Task requirements
Using the data below, return all lines in which "eraser" appears.

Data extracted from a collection
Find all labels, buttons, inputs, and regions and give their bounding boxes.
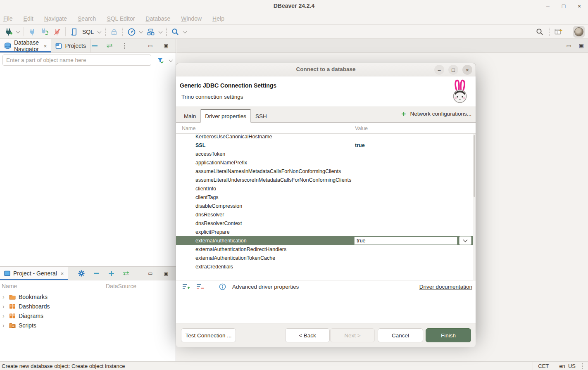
column-header-value[interactable]: Value [355,126,368,131]
menu-item-database[interactable]: Database [145,15,170,22]
property-row-explicitprepare[interactable]: explicitPrepare [176,228,473,236]
new-connection-icon[interactable] [4,28,12,36]
driver-documentation-link[interactable]: Driver documentation [419,284,472,290]
menu-item-sql-editor[interactable]: SQL Editor [107,15,135,22]
property-row-externalauthenticationtokencache[interactable]: externalAuthenticationTokenCache [176,254,473,262]
sql-editor-label[interactable]: SQL [82,28,94,35]
expand-chevron-icon[interactable]: › [2,303,7,310]
column-datasource[interactable]: DataSource [106,283,136,289]
object-filter-input[interactable] [2,55,151,66]
global-search-icon[interactable] [536,28,544,36]
window-maximize-icon[interactable]: □ [559,2,568,11]
locale-indicator[interactable]: en_US [554,362,581,370]
tab-database-navigator[interactable]: Database Navigator × [0,39,51,52]
property-row-extracredentials[interactable]: extraCredentials [176,262,473,271]
test-connection-button[interactable]: Test Connection ... [181,328,236,342]
property-row-dnsresolver[interactable]: dnsResolver [176,210,473,219]
menu-item-window[interactable]: Window [181,15,202,22]
menu-item-file[interactable]: File [3,15,13,22]
tab-close-icon[interactable]: × [44,43,47,49]
expand-chevron-icon[interactable]: › [2,322,7,329]
column-name[interactable]: Name [0,283,106,289]
tree-item-diagrams[interactable]: ›Diagrams [0,311,176,320]
panel-maximize-icon[interactable]: ▣ [162,41,171,50]
dashboard-dropdown-icon[interactable] [139,29,143,33]
dialog-close-icon[interactable]: × [462,65,472,75]
property-row-clientinfo[interactable]: clientInfo [176,184,473,193]
menu-item-search[interactable]: Search [78,15,96,22]
settings-gear-icon[interactable] [77,269,86,278]
link-editor-icon[interactable] [122,269,130,278]
column-header-name[interactable]: Name [182,126,195,131]
property-row-externalauthenticationredirecthandlers[interactable]: externalAuthenticationRedirectHandlers [176,245,473,254]
property-row-ssl[interactable]: SSLtrue [176,141,473,149]
sql-editor-dropdown-icon[interactable] [98,29,102,33]
tree-item-scripts[interactable]: ›Scripts [0,320,176,330]
collapse-all-icon[interactable] [90,42,99,50]
editor-minimize-icon[interactable]: ▭ [566,43,571,49]
dialog-minimize-icon[interactable]: – [434,65,444,75]
expand-all-icon[interactable] [107,269,115,278]
next-button[interactable]: Next > [330,328,375,342]
user-avatar[interactable] [573,26,585,38]
tab-project-general[interactable]: Project - General × [0,267,68,280]
remove-property-icon[interactable] [196,282,204,291]
menu-item-navigate[interactable]: Navigate [44,15,67,22]
cancel-button[interactable]: Cancel [378,328,423,342]
search-objects-dropdown-icon[interactable] [183,29,187,33]
add-property-icon[interactable] [182,282,190,291]
property-row-dnsresolvercontext[interactable]: dnsResolverContext [176,219,473,228]
property-row-assumeliteralnamesinmetadatacallsfornonconformingclients[interactable]: assumeLiteralNamesInMetadataCallsForNonC… [176,167,473,176]
filter-funnel-icon[interactable] [156,56,164,64]
table-scrollbar[interactable] [473,134,476,280]
sql-editor-icon[interactable] [70,28,78,36]
dialog-titlebar[interactable]: Connect to a database – □ × [176,63,476,76]
panel-maximize-icon[interactable]: ▣ [162,269,171,278]
menu-item-help[interactable]: Help [212,15,224,22]
window-close-icon[interactable]: × [575,2,584,11]
tab-projects[interactable]: Projects [51,39,90,52]
property-row-applicationnameprefix[interactable]: applicationNamePrefix [176,158,473,167]
search-objects-icon[interactable] [171,28,179,36]
property-value-dropdown-button[interactable] [459,236,471,245]
filter-dropdown-icon[interactable] [169,58,173,62]
tab-close-icon[interactable]: × [61,270,64,277]
property-row-assumeliteralunderscoreinmetadatacallsfornonconformingclients[interactable]: assumeLiteralUnderscoreInMetadataCallsFo… [176,176,473,184]
panel-minimize-icon[interactable]: ▭ [146,269,155,278]
dialog-tab-ssh[interactable]: SSH [251,110,271,123]
property-value-input[interactable] [354,237,457,245]
menu-item-edit[interactable]: Edit [24,15,33,22]
property-row-disablecompression[interactable]: disableCompression [176,202,473,210]
auto-commit-lock-icon[interactable] [110,28,118,36]
expand-chevron-icon[interactable]: › [2,294,7,300]
dashboard-gauge-icon[interactable] [127,28,136,36]
view-menu-icon[interactable] [120,42,129,50]
dialog-tab-main[interactable]: Main [179,110,200,123]
perspective-icon[interactable] [555,28,563,36]
back-button[interactable]: < Back [285,328,330,342]
tree-item-bookmarks[interactable]: ›Bookmarks [0,292,176,301]
property-row-kerberosusecanonicalhostname[interactable]: KerberosUseCanonicalHostname [176,134,473,141]
data-transfer-dropdown-icon[interactable] [159,29,163,33]
data-transfer-icon[interactable] [147,28,155,36]
window-minimize-icon[interactable]: – [543,2,552,11]
reconnect-icon[interactable] [40,28,49,36]
property-row-accesstoken[interactable]: accessToken [176,149,473,158]
property-row-externalauthentication[interactable]: externalAuthentication [176,236,473,245]
finish-button[interactable]: Finish [426,328,471,342]
new-connection-dropdown-icon[interactable] [16,29,20,33]
disconnect-icon[interactable] [53,28,61,36]
tree-item-dashboards[interactable]: ›Dashboards [0,301,176,311]
connect-icon[interactable] [28,28,36,36]
dialog-tab-driver-properties[interactable]: Driver properties [200,109,251,123]
network-configurations-button[interactable]: + Network configurations... [401,111,471,117]
property-row-clienttags[interactable]: clientTags [176,193,473,202]
scrollbar-thumb[interactable] [474,135,475,197]
dialog-maximize-icon[interactable]: □ [448,65,458,75]
collapse-all-icon[interactable] [92,269,100,278]
link-with-editor-icon[interactable] [105,42,114,50]
expand-chevron-icon[interactable]: › [2,313,7,319]
timezone-indicator[interactable]: CET [533,362,554,370]
editor-maximize-icon[interactable]: ▣ [579,43,584,49]
panel-minimize-icon[interactable]: ▭ [146,41,155,50]
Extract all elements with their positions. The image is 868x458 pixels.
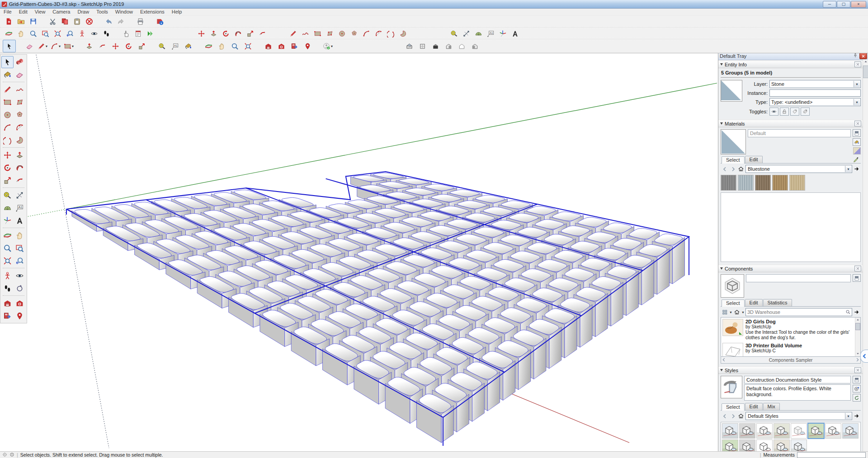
style-thumb[interactable] xyxy=(722,439,738,452)
run-button[interactable] xyxy=(144,28,156,39)
three-point-arc-button[interactable] xyxy=(385,28,397,39)
push-pull-tool[interactable] xyxy=(14,149,26,161)
send-to-layout-button[interactable] xyxy=(288,40,301,52)
components-close-button[interactable] xyxy=(854,266,861,271)
scale-button[interactable] xyxy=(244,28,256,39)
polygon-tool[interactable] xyxy=(14,109,26,121)
toggle-cast-shadows-button[interactable] xyxy=(801,107,810,116)
line-button[interactable] xyxy=(287,28,299,39)
axes-button[interactable] xyxy=(497,28,509,39)
sample-paint-button[interactable] xyxy=(853,156,860,163)
rotate-button[interactable] xyxy=(220,28,232,39)
cut-button[interactable] xyxy=(47,16,59,27)
toggle-receive-shadows-button[interactable] xyxy=(790,107,799,116)
position-camera-tool[interactable] xyxy=(1,270,14,282)
menu-edit[interactable]: Edit xyxy=(15,9,31,14)
offset-button[interactable] xyxy=(96,40,109,52)
paint-bucket-tool[interactable] xyxy=(1,69,14,81)
arc-button[interactable]: ▼ xyxy=(49,40,62,52)
style-thumb[interactable] xyxy=(774,423,790,439)
zoom-tool[interactable] xyxy=(1,242,14,254)
style-thumb[interactable] xyxy=(791,439,807,452)
display-secondary-pane-button[interactable] xyxy=(853,129,861,137)
menu-window[interactable]: Window xyxy=(112,9,137,14)
geolocation-icon[interactable] xyxy=(2,452,7,458)
scale-tool[interactable] xyxy=(1,174,14,187)
menu-draw[interactable]: Draw xyxy=(74,9,93,14)
entity-info-close-button[interactable] xyxy=(854,61,861,67)
look-around-button[interactable] xyxy=(88,28,100,39)
type-select[interactable]: Type: <undefined> ▼ xyxy=(769,98,861,106)
components-header[interactable]: Components xyxy=(718,265,863,272)
eraser-button[interactable] xyxy=(23,40,36,52)
instance-input[interactable] xyxy=(769,89,861,97)
toggle-visible-button[interactable] xyxy=(769,107,778,116)
arc-button[interactable] xyxy=(360,28,373,39)
pan-button[interactable] xyxy=(15,28,27,39)
previous-collection-button[interactable] xyxy=(721,357,727,363)
offset-button[interactable] xyxy=(256,28,269,39)
tray-header[interactable]: Default Tray xyxy=(718,52,868,60)
text-button[interactable]: A1 xyxy=(169,40,182,52)
back-button[interactable] xyxy=(721,165,728,173)
select-tool[interactable] xyxy=(1,56,14,68)
copy-button[interactable] xyxy=(59,16,71,27)
zoom-extents-button[interactable] xyxy=(52,28,64,39)
tab-select[interactable]: Select xyxy=(722,156,745,164)
line-tool[interactable] xyxy=(1,84,14,96)
text-button[interactable]: A1 xyxy=(485,28,497,39)
position-camera-button[interactable] xyxy=(76,28,88,39)
menu-view[interactable]: View xyxy=(31,9,49,14)
tab-edit[interactable]: Edit xyxy=(745,156,763,163)
swatch-gray[interactable] xyxy=(721,175,736,191)
erase-button[interactable] xyxy=(83,16,95,27)
pie-button[interactable] xyxy=(397,28,409,39)
materials-collection-select[interactable]: Bluestone ▼ xyxy=(745,165,852,173)
swatch-bluestone[interactable] xyxy=(738,175,754,191)
eraser-tool[interactable] xyxy=(14,69,26,81)
extension-warehouse-button[interactable] xyxy=(275,40,288,52)
back-button[interactable] xyxy=(721,412,728,420)
two-point-arc-tool[interactable] xyxy=(14,122,26,134)
rectangle-button[interactable] xyxy=(311,28,324,39)
search-input[interactable] xyxy=(746,309,844,315)
add-location-button[interactable] xyxy=(301,40,314,52)
text-tool[interactable]: A1 xyxy=(14,202,26,214)
create-style-button[interactable] xyxy=(853,385,861,393)
styles-header[interactable]: Styles xyxy=(718,366,863,374)
notes-button[interactable] xyxy=(132,28,144,39)
send-to-layout-tool[interactable] xyxy=(1,310,14,322)
zoom-button[interactable] xyxy=(27,28,39,39)
pan-button[interactable] xyxy=(215,40,228,52)
menu-file[interactable]: File xyxy=(0,9,15,14)
scroll-up-icon[interactable] xyxy=(863,60,868,65)
view-back-button[interactable] xyxy=(455,40,468,52)
push-pull-button[interactable] xyxy=(83,40,96,52)
style-thumb[interactable] xyxy=(842,423,859,439)
tab-select[interactable]: Select xyxy=(722,299,745,307)
in-model-button[interactable] xyxy=(733,308,741,316)
search-icon[interactable] xyxy=(844,308,852,316)
3d-warehouse-tool[interactable] xyxy=(1,297,14,309)
tape-measure-tool[interactable] xyxy=(1,189,14,201)
model-viewport[interactable] xyxy=(0,52,718,452)
3d-warehouse-button[interactable] xyxy=(262,40,275,52)
view-iso-button[interactable] xyxy=(403,40,416,52)
forward-button[interactable] xyxy=(729,165,736,173)
walk-tool[interactable] xyxy=(1,282,14,294)
tray-scrollbar[interactable] xyxy=(863,60,868,452)
chevron-down-icon[interactable]: ▼ xyxy=(854,81,860,87)
style-thumb[interactable] xyxy=(739,423,755,439)
style-thumb[interactable] xyxy=(739,439,755,452)
add-location-tool[interactable] xyxy=(14,310,26,322)
dimension-button[interactable] xyxy=(460,28,472,39)
component-list-item[interactable]: 3D Printer Build Volumeby SketchUp C xyxy=(721,341,860,357)
paint-bucket-button[interactable] xyxy=(182,40,195,52)
make-component-tool[interactable] xyxy=(14,56,26,68)
menu-tools[interactable]: Tools xyxy=(93,9,112,14)
styles-collection-select[interactable]: Default Styles ▼ xyxy=(745,412,852,420)
zoom-extents-tool[interactable] xyxy=(1,255,14,267)
details-arrow-button[interactable] xyxy=(853,165,860,173)
dimension-tool[interactable] xyxy=(14,189,26,201)
print-button[interactable] xyxy=(134,16,146,27)
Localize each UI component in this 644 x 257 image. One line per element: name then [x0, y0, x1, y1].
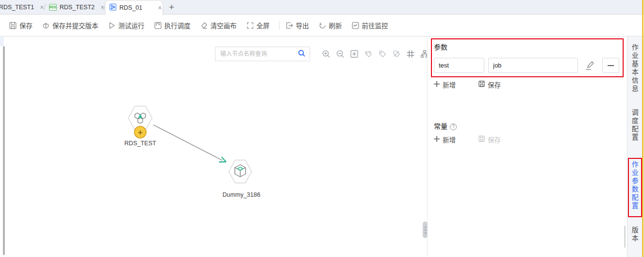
export-button[interactable]: 导出 [285, 20, 309, 30]
tab-rds-test1[interactable]: RDS_TEST1 × [0, 0, 45, 14]
edit-param-icon[interactable] [584, 60, 595, 73]
zoom-out-icon[interactable] [335, 49, 346, 59]
tab-label: RDS_01 [119, 4, 142, 11]
save-and-submit-version-button[interactable]: 保存并提交版本 [42, 20, 99, 30]
monitor-icon [351, 21, 360, 30]
node-dummy-3186[interactable] [228, 159, 252, 186]
help-icon[interactable]: ? [450, 123, 457, 130]
remove-param-button[interactable] [602, 58, 619, 73]
refresh-icon [318, 21, 327, 30]
save-constants-button-disabled: 保存 [478, 135, 501, 144]
schedule-icon [154, 21, 162, 30]
minus-icon [608, 65, 614, 66]
tab-rds-test2[interactable]: RDS RDS_TEST2 × [45, 0, 104, 14]
tag-icon[interactable] [377, 49, 388, 59]
node-add-connection-button[interactable]: + [134, 126, 147, 138]
side-tab-schedule-config[interactable]: 调度配置 [630, 109, 639, 142]
plus-icon [433, 81, 440, 89]
tab-label: RDS_TEST2 [60, 4, 95, 11]
new-tab-button[interactable]: + [163, 0, 180, 14]
tab-label: RDS_TEST1 [0, 4, 34, 11]
close-icon[interactable]: × [158, 4, 162, 11]
hide-tag-icon[interactable] [391, 49, 402, 59]
add-constant-button[interactable]: 新增 [433, 135, 456, 144]
node-label-rds-test: RDS_TEST [118, 140, 162, 147]
save-params-button[interactable]: 保存 [478, 80, 501, 89]
tab-rds-01[interactable]: RDS_01 × [105, 0, 163, 15]
side-tab-version[interactable]: 版本 [630, 226, 639, 243]
play-icon [108, 21, 116, 30]
window-edge-highlight [642, 0, 644, 257]
fit-view-icon[interactable] [349, 49, 360, 59]
toolbar-divider [279, 21, 280, 30]
zoom-in-icon[interactable] [321, 49, 331, 59]
constants-section-title: 常量? [434, 121, 457, 131]
save-icon [9, 21, 17, 30]
fullscreen-button[interactable]: 全屏 [246, 20, 270, 30]
save-icon [478, 80, 485, 89]
param-value-input[interactable] [488, 58, 578, 73]
rds-badge-icon: RDS [49, 4, 57, 11]
left-scrollbar[interactable] [3, 46, 5, 255]
fullscreen-icon [246, 21, 254, 30]
workflow-icon [109, 3, 116, 12]
export-icon [285, 21, 294, 30]
test-run-button[interactable]: 测试运行 [108, 20, 145, 30]
canvas-tools [321, 49, 430, 59]
side-tab-job-param-config[interactable]: 作业参数配置 [630, 161, 639, 210]
dag-canvas[interactable] [0, 36, 427, 257]
go-to-monitor-button[interactable]: 前往监控 [351, 20, 388, 30]
collapsed-left-panel [0, 37, 4, 46]
eraser-icon [200, 21, 208, 30]
editor-toolbar: 保存 保存并提交版本 测试运行 执行调度 清空画布 全屏 导出 刷新 [0, 15, 644, 36]
refresh-button[interactable]: 刷新 [318, 20, 342, 30]
search-icon[interactable] [297, 49, 306, 59]
right-panel-scrollbar[interactable] [624, 225, 626, 248]
node-search-input[interactable] [220, 51, 297, 57]
plus-icon [433, 136, 440, 144]
add-tag-icon[interactable] [363, 49, 374, 59]
save-button[interactable]: 保存 [9, 20, 33, 30]
save-icon [478, 135, 485, 144]
panel-resize-handle[interactable] [423, 222, 428, 238]
workflow-editor: RDS_TEST1 × RDS RDS_TEST2 × RDS_01 × + 保… [0, 0, 644, 257]
tab-bar: RDS_TEST1 × RDS RDS_TEST2 × RDS_01 × + [0, 0, 644, 15]
param-name-input[interactable] [434, 58, 484, 73]
add-param-button[interactable]: 新增 [433, 80, 456, 89]
node-search-box [215, 47, 310, 61]
grid-icon[interactable] [405, 49, 416, 59]
side-tab-job-basic-info[interactable]: 作业基本信息 [630, 44, 639, 93]
clear-canvas-button[interactable]: 清空画布 [200, 20, 237, 30]
execute-schedule-button[interactable]: 执行调度 [154, 20, 191, 30]
params-section-title: 参数 [434, 42, 447, 51]
node-label-dummy-3186: Dummy_3186 [218, 191, 264, 198]
upload-version-icon [42, 21, 50, 30]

Written reply
eraser-button[interactable] xyxy=(23,40,36,52)
eraser-tool[interactable] xyxy=(14,69,26,81)
eraser-icon [200, 21, 208, 30]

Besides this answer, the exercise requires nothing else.